(Beginning of Material to process)

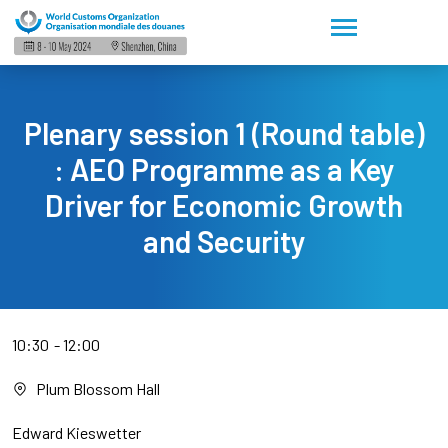
Plenary session 1 (Round table)
: AEO Programme as a Key
Driver for Economic Growth
and Security
10:30
12:00
Plum Blossom Hall
Edward Kieswetter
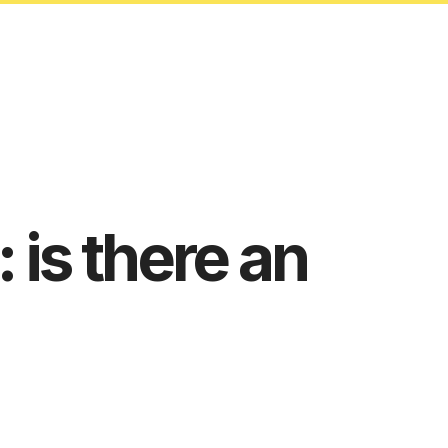
: is there an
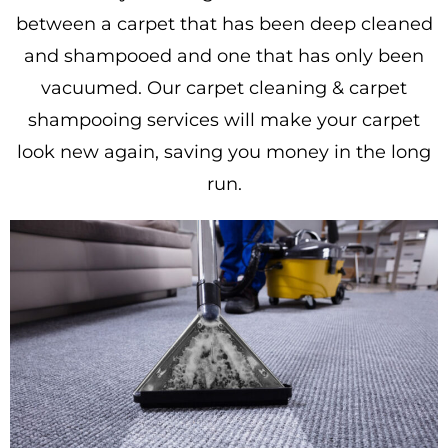
between a carpet that has been deep cleaned
and shampooed and one that has only been
vacuumed. Our carpet cleaning & carpet
shampooing services will make your carpet
look new again, saving you money in the long
run.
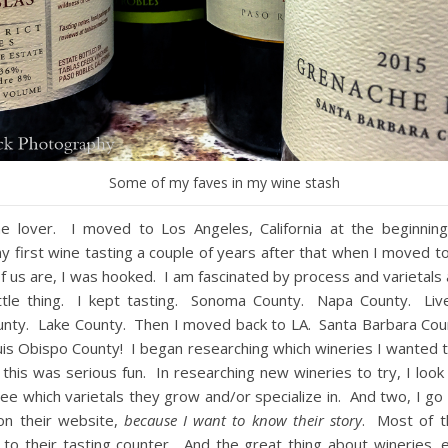
Some of my faves in my wine stash
ne lover. I moved to Los Angeles, California at the beginnin
 first wine tasting a couple of years after that when I moved t
f us are, I was hooked. I am fascinated by process and varietals 
ittle thing. I kept tasting. Sonoma County. Napa County. Liv
nty. Lake County. Then I moved back to LA. Santa Barbara Co
is Obispo County! I began researching which wineries I wanted t
 this was serious fun. In researching new wineries to try, I look
 see which varietals they grow and/or specialize in. And two, I go 
on their website,
because I want to know their story
. Most of t
o their tasting counter. And the great thing about wineries, e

(End of Material to process)

*What the task asks:* Word for word, please reproduce each entry above and leave out every picture.

*Solution to the problem:*
Plenary session 1 (Round table)
: AEO Programme as a Key
Driver for Economic Growth
and Security
10:30
12:00
Plum Blossom Hall
Edward Kieswetter
: is there an
between a carpet that has been deep cleaned
and shampooed and one that has only been
vacuumed. Our carpet cleaning & carpet
shampooing services will make your carpet
look new again, saving you money in the long
run.
Some of my faves in my wine stash
ne lover. I moved to Los Angeles, California at the beginnin
 first wine tasting a couple of years after that when I moved t
f us are, I was hooked. I am fascinated by process and varietals 
ittle thing. I kept tasting. Sonoma County. Napa County. Liv
nty. Lake County. Then I moved back to LA. Santa Barbara Co
is Obispo County! I began researching which wineries I wanted t
 this was serious fun. In researching new wineries to try, I look
 see which varietals they grow and/or specialize in. And two, I go 
on their website,
because I want to know their story
. Most of t
o their tasting counter. And the great thing about wineries, e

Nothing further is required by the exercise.